I just spoke to Audible (they called me, in response to my inquiry about the Kindle app) and they said that it wasn't released yet, but will be soon. They asked me to send a photo of the announcement I got, and I did. The thing that you mentioned above also sounds cool -- I'll try it!


----------



## geneven (Jul 30, 2009)

Linjeakel:

Your link to the thread didn't appear to work. I did find information about merging my account on the Audible.com site, and I am supposedly able to download Audible.com books into my Kindle 3. However, it doesn't seem to be working yet. 

I will try rebooting my Kindle and see if that helps.

It looks like the Kindle App I mentioned is completely different than this, but they are both cool and interesting.

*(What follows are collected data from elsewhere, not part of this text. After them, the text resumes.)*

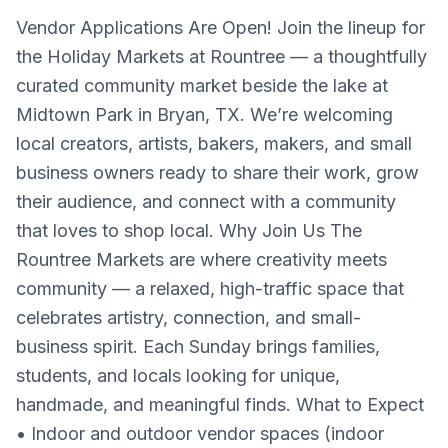
Vendor Applications Are Open! Join the lineup for
the Holiday Markets at Rountree — a thoughtfully
curated community market beside the lake at
Midtown Park in Bryan, TX. We’re welcoming
local creators, artists, bakers, makers, and small
business owners ready to share their work, grow
their audience, and connect with a community
that loves to shop local. Why Join Us The
Rountree Markets are where creativity meets
community — a relaxed, high-traffic space that
celebrates artistry, connection, and small-
business spirit. Each Sunday brings families,
students, and locals looking for unique,
handmade, and meaningful finds. What to Expect
• Indoor and outdoor vendor spaces (indoor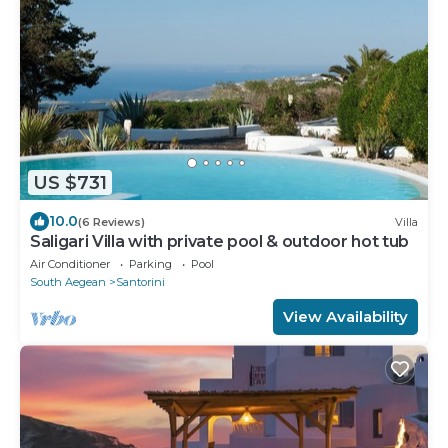
US $731
10.0
(6 Reviews)
Villa
Saligari Villa with private pool & outdoor hot tub
Air Conditioner
Parking
Pool
South Aegean
Santorini
View Availability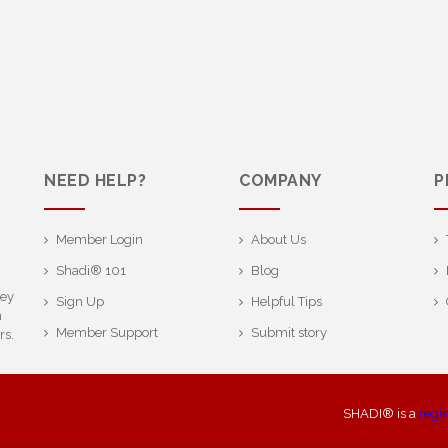
NEED HELP?
COMPANY
P
Member Login
About Us
Shadi® 101
Blog
ney
Sign Up
Helpful Tips
h
Member Support
Submit story
rs.
SHADI® is a
regi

I have a dream (cue music) about the integrated book of the future, with Audible.com type content and automatically scrolling text, together, in a Kindle-type device. Maybe Amazon has the same dream and they are working on it!


----------



## geneven (Jul 30, 2009)

Linjeakel:

Merging my library from Audible to the Kindle and then downloading worked great, just downloaded very slowly. I had to reboot before I got it to work. It's a wonderful way to join Audible with the Kindle 3. I wonder if it would work with the Kindle 2? I look forward also to try the Audible app for the Kindle when it is released.


----------



## Linjeakel (Mar 17, 2010)

geneven said:


> Linjeakel:
> 
> Your link to the thread didn't appear to work.


Sorry! Try this one.



geneven said:


> Linjeakel:
> 
> Merging my library from Audible to the Kindle and then downloading worked great, just downloaded very slowly. I had to reboot before I got it to work. It's a wonderful way to join Audible with the Kindle 3. I wonder if it would work with the Kindle 2? I look forward also to try the Audible app for the Kindle when it is released.

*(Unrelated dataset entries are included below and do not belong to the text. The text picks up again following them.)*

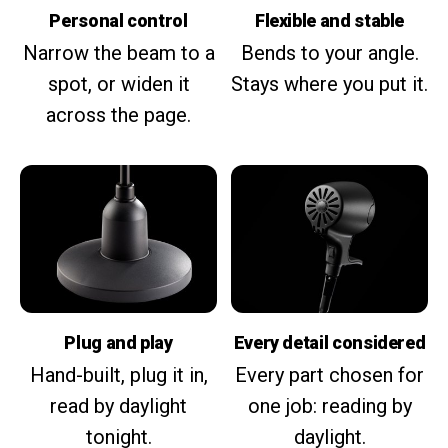
Personal control
Flexible and stable
Narrow the beam to a
Bends to your angle.
spot, or widen it
Stays where you put it.
across the page.
Plug and play
Every detail considered
Hand-built, plug it in,
Every part chosen for
read by daylight
one job: reading by
tonight.
daylight.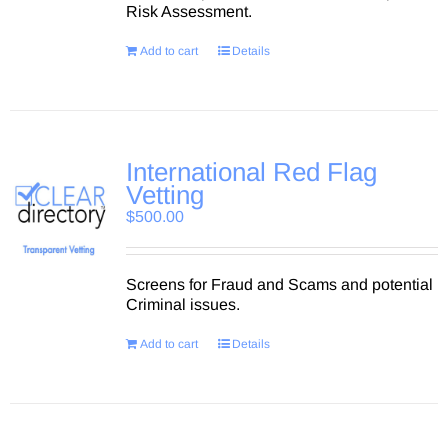
Risk Assessment.
Add to cart
Details
International Red Flag
Vetting
$
500.00
Screens for Fraud and Scams and potential
Criminal issues.
Add to cart
Details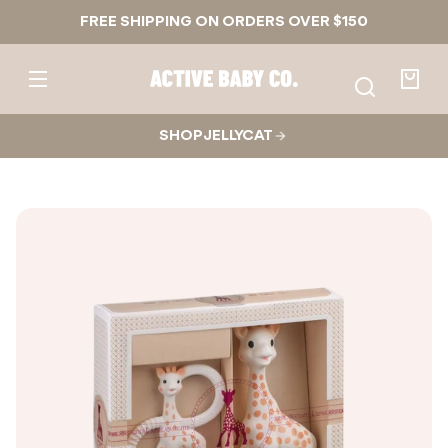
Skip to
FREE SHIPPING ON ORDERS OVER $150
content
Active
Baby
Your
Co.
bag
SHOP JELLYCAT
Skip to
product
nformation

Yes, I would imagine it would download _much_ slower than a book - an audio file is much larger after all. As for the K2, if your audio books are listed in your archive, they should be available for a K2 on that Amazon account also. I can't try it, as I'm in the UK and we don't get this merge option till later this year.


----------



## Joe Chiappetta (May 20, 2010)

Has Amazon made any official statement on when more apps are coming?


----------